Mikhalkov does love talking about his country–and its current, pitiful plight–almost as much as he does about his movies. He says there are present-day lessons to be drawn from his new movie, a lushly filmed–if utterly incoherent–romance starring Russian heartthrob Oleg Menshikov and Britain’s Julia Ormond. It’s set during the time of Aleksandr III, whom Mikhalkov (an accomplished actor as well as director) portrays in a small part in the film. Aleksandr was the next-to-last tsar, and during his reign “no wars were fought,” Mikhalkov says, “and the the ruble was strong.” Honor, dignity and self-sufficiency are important concepts to the director, and they are exemplified by a group of cadets–led by Menshikov–at a Moscow military academy. The plot has Menshikov standing up for what he believes in–his love for Ormond, who portrays an American trying to seduce a Russian aristocrat to aid the business interests of an old, eccentric entrepreneur. Menshikov pays the consequences: he’s shipped off to Siberia and his fellow cadets stand by him. That, Mikhalkov says, is the message of the film: “This is what you once were [a nation of honorable people living in a powerful nation], and this is what you are today [a mess],” he says.

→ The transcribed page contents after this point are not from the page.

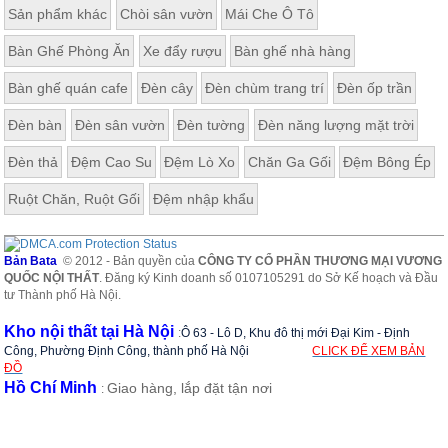
Sản phẩm khác
Chòi sân vườn
Mái Che Ô Tô
Bàn Ghế Phòng Ăn
Xe đẩy rượu
Bàn ghế nhà hàng
Bàn ghế quán cafe
Đèn cây
Đèn chùm trang trí
Đèn ốp trần
Đèn bàn
Đèn sân vườn
Đèn tường
Đèn năng lượng mặt trời
Đèn thả
Đệm Cao Su
Đệm Lò Xo
Chăn Ga Gối
Đệm Bông Ép
Ruột Chăn, Ruột Gối
Đệm nhập khẩu
Bản Bata
© 2012 - Bản quyền của
CÔNG TY CỔ PHẦN THƯƠNG MẠI VƯƠNG
QUỐC NỘI THẤT
. Đăng ký Kinh doanh số 0107105291 do Sở Kế hoạch và Đầu
tư Thành phố Hà Nội.
Kho nội thất tại Hà Nội
:
Ô 63 - Lô D, Khu đô thị mới Đại Kim - Định
Công, Phường Định Công, thành phố Hà Nội
CLICK ĐỂ XEM BẢN
ĐỒ
Hồ Chí Minh
Giao hàng, lắp đặt tận nơi
:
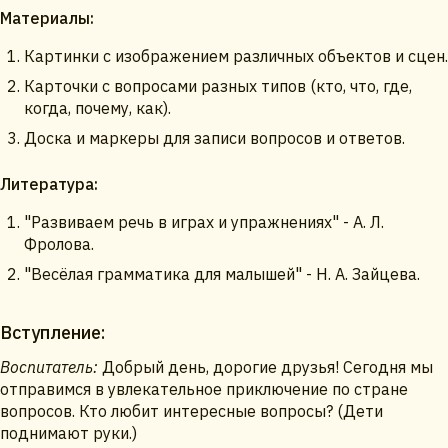
Материалы:
Картинки с изображением различных объектов и сцен.
Карточки с вопросами разных типов (кто, что, где,
когда, почему, как).
Доска и маркеры для записи вопросов и ответов.
Литература:
"Развиваем речь в играх и упражнениях" - А. Л.
Фролова.
"Весёлая грамматика для малышей" - Н. А. Зайцева.
Вступление:
Воспитатель:
Добрый день, дорогие друзья! Сегодня мы
отправимся в увлекательное приключение по стране
вопросов. Кто любит интересные вопросы? (Дети
поднимают руки.)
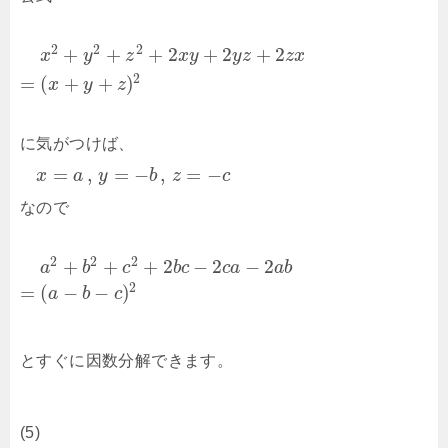
2
2
2
+
+
+
2
+
2
+
2
x
y
z
x
y
y
z
z
x
2
=
(
+
+
)
x
y
z
に気がつけば、
=
,
=
−
,
=
−
x
a
y
b
z
c
なので
2
2
2
+
+
+
2
−
2
−
2
a
b
c
b
c
c
a
a
b
2
=
(
−
−
)
a
b
c
とすぐに因数分解できます。
(5)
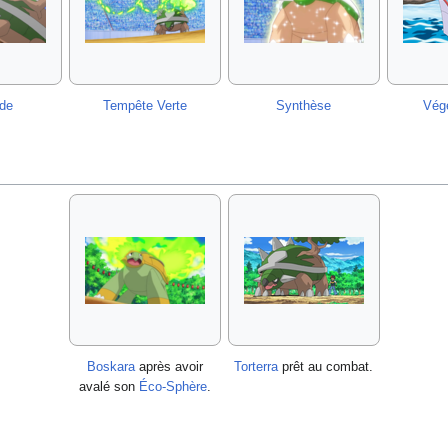
de
Tempête Verte
Synthèse
Vég
Boskara
après avoir
Torterra
prêt au combat.
avalé son
Éco-Sphère
.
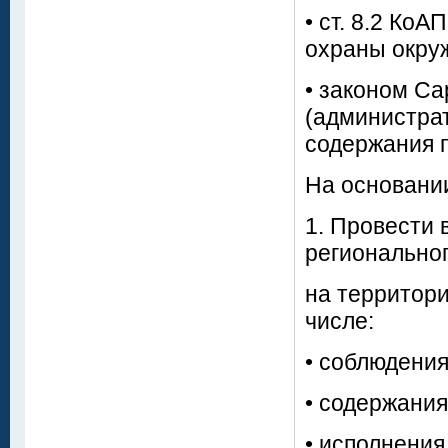
• ст. 8.2 Ко
охраны окру
• законом С
(администра
содержания 
На основани
1. Провести
регионально
на территори
числе:
• соблюдения
• содержания
• исполнения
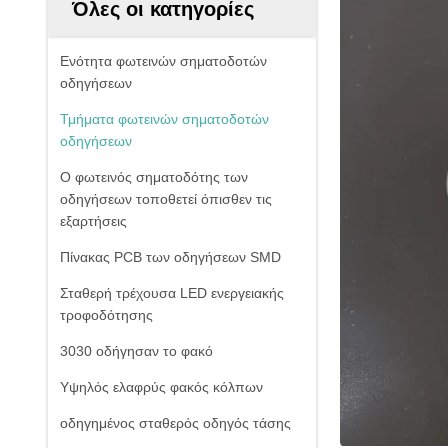
Όλες οι κατηγορίες
Ενότητα φωτεινών σηματοδοτών
οδηγήσεων
Τμήματα φωτεινών σηματοδοτών
οδηγήσεων
Ο φωτεινός σηματοδότης των
οδηγήσεων τοποθετεί όπισθεν τις
εξαρτήσεις
Πίνακας PCB των οδηγήσεων SMD
Σταθερή τρέχουσα LED ενεργειακής
τροφοδότησης
3030 οδήγησαν το φακό
Υψηλός ελαφρύς φακός κόλπων
οδηγημένος σταθερός οδηγός τάσης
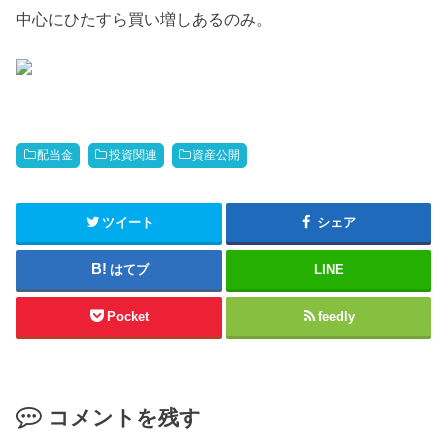
中心にひたすら買い増しあるのみ。
配当金
投資関連
資産公開
ツイート
シェア
はてブ
LINE
Pocket
feedly
コメントを残す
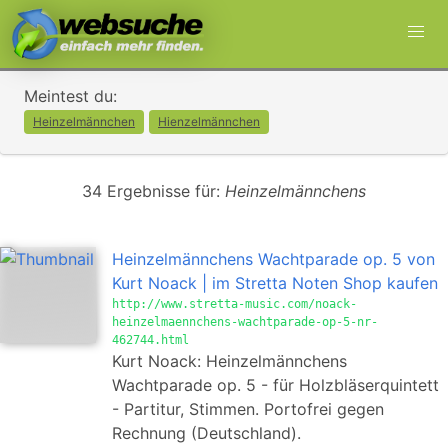
Meintest du:
Heinzelmännchen
Hienzelmännchen
34 Ergebnisse für:
Heinzelmännchens
Heinzelmännchens Wachtparade op. 5 von
Kurt Noack | im Stretta Noten Shop kaufen
http://www.stretta-music.com/noack-
heinzelmaennchens-wachtparade-op-5-nr-
462744.html
Kurt Noack: Heinzelmännchens
Wachtparade op. 5 - für Holzbläserquintett
- Partitur, Stimmen. Portofrei gegen
Rechnung (Deutschland).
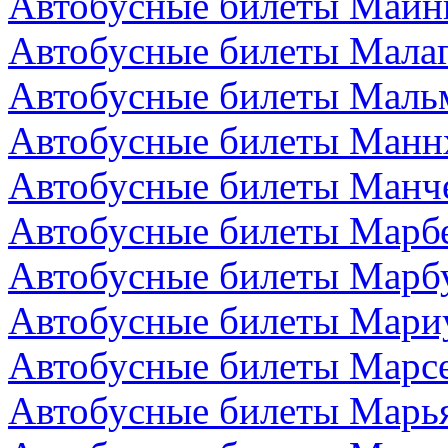
Автобусные билеты Майн
Автобусные билеты Малаг
Автобусные билеты Маль
Автобусные билеты Манн
Автобусные билеты Манче
Автобусные билеты Марбе
Автобусные билеты Марбу
Автобусные билеты Мари
Автобусные билеты Марс
Автобусные билеты Марья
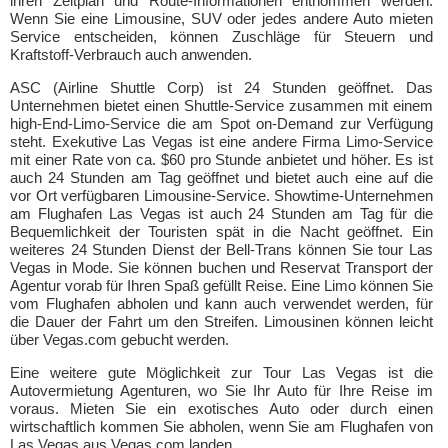
ihren Zeitplan und Route-Informationen entnommen werden.
Wenn Sie eine Limousine, SUV oder jedes andere Auto mieten
Service entscheiden, können Zuschläge für Steuern und
Kraftstoff-Verbrauch auch anwenden.
ASC (Airline Shuttle Corp) ist 24 Stunden geöffnet. Das
Unternehmen bietet einen Shuttle-Service zusammen mit einem
high-End-Limo-Service die am Spot on-Demand zur Verfügung
steht. Exekutive Las Vegas ist eine andere Firma Limo-Service
mit einer Rate von ca. $60 pro Stunde anbietet und höher. Es ist
auch 24 Stunden am Tag geöffnet und bietet auch eine auf die
vor Ort verfügbaren Limousine-Service. Showtime-Unternehmen
am Flughafen Las Vegas ist auch 24 Stunden am Tag für die
Bequemlichkeit der Touristen spät in die Nacht geöffnet. Ein
weiteres 24 Stunden Dienst der Bell-Trans können Sie tour Las
Vegas in Mode. Sie können buchen und Reservat Transport der
Agentur vorab für Ihren Spaß gefüllt Reise. Eine Limo können Sie
vom Flughafen abholen und kann auch verwendet werden, für
die Dauer der Fahrt um den Streifen. Limousinen können leicht
über Vegas.com gebucht werden.
Eine weitere gute Möglichkeit zur Tour Las Vegas ist die
Autovermietung Agenturen, wo Sie Ihr Auto für Ihre Reise im
voraus. Mieten Sie ein exotisches Auto oder durch einen
wirtschaftlich kommen Sie abholen, wenn Sie am Flughafen von
Las Vegas aus Vegas.com landen.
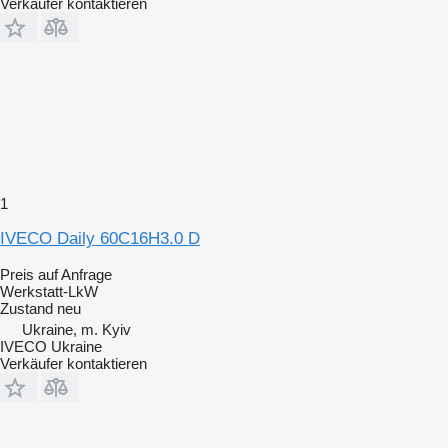
Verkäufer kontaktieren
1
IVECO Daily 60C16H3.0 D
Preis auf Anfrage
Werkstatt-LkW
Zustand
neu
Ukraine, m. Kyiv
IVECO Ukraine
Verkäufer kontaktieren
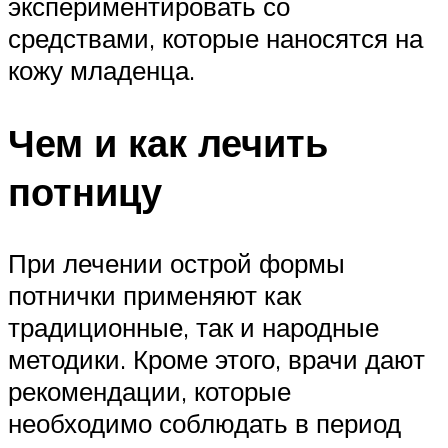
экспериментировать со
средствами, которые наносятся на
кожу младенца.
Чем и как лечить
потницу
При лечении острой формы
потнички применяют как
традиционные, так и народные
методики. Кроме этого, врачи дают
рекомендации, которые
необходимо соблюдать в период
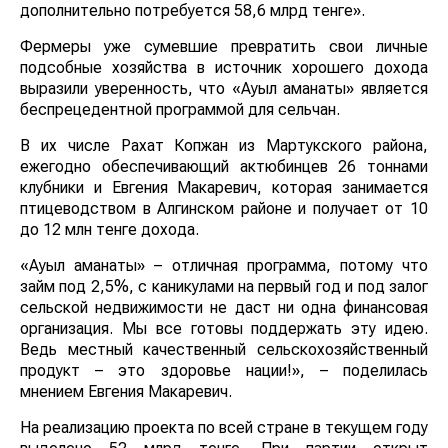
дополнительно потребуется 58,6 млрд тенге».
Фермеры уже сумевшие превратить свои личные
подсобные хозяйства в источник хорошего дохода
выразили уверенность, что «Ауыл аманаты» является
беспрецедентной программой для сельчан.
В их числе Рахат Копжан из Мартукского района,
ежегодно обеспечивающий актюбинцев 26 тоннами
клубники и Евгения Макаревич, которая занимается
птицеводством в Алгинском районе и получает от 10
до 12 млн тенге дохода.
«Ауыл аманаты» – отличная программа, потому что
займ под 2,5%, с каникулами на первый год и под залог
сельской недвижимости не даст ни одна финансовая
организация. Мы все готовы поддержать эту идею.
Ведь местный качественный сельскохозяйственный
продукт – это здоровье нации!», – поделилась
мнением Евгения Макаревич.
На реализацию проекта по всей стране в текущем году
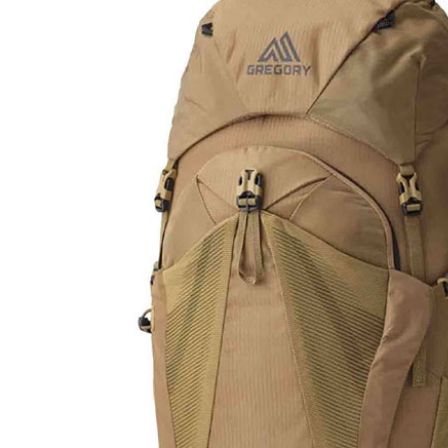
※ 交易是
是否繳費成
付客戶支
【注意事
１．透過由
交易，需
求債權轉
２．關於
https://aft
３．未成
「AFTE
任。
４．使用「
即時審查
結果請求
５．嚴禁
形，恩沛
動。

Could Mikhalkov actually be the world’s first Oscar-winning Russian president? He’s sufficiently mediagenic that the idea isn’t out of the realm of possibility. His fans believe his ability to make a knock-your-socks-off political commercial–which he did for Yeltsin in 1996–makes him Ronald Reagan and Michael Deaver in one package. He also speaks in the sort of aphorisms that go over well on the stump: “You don’t go to sleep red and wake up white, red and blue,” he says, implicitly criticizing the economic “shock therapy” of the early Yeltsin years. Some of Moscow’s political class has typecast him as a less threatening version of Aleksandr Lebed: “Mikhalkov is a talented director but at the same time a reactionary and dangerous figure,” two political analysts from the Jamestown Foundation, a U.S. think tank, wrote recently. It’s hard to shake the idea that political buzz surrounding the opening wasn’t part of the hype machine behind it. Asked about his plans, Mikhalkov answers coyly that “I will participate in the next election, which is the moral duty of all Russians.”

And will there be another Oscar? “Barber,” for all its lush beauty, is way too long (three hours) and the script is chock full of cliches, both Russian and Western. The main Westerner (Ormond) behaves in a devious manner because (as she tearfully reveals in the film’s most ludicrous scene) her stepfather abused her when she was 14 years old. (Question for historians: was “Oprah” on the air in tsarist Russia?) Put it this way: Nikita Mikhalkov has a better shot at getting elected than he does at winning an Oscar for “Barber.”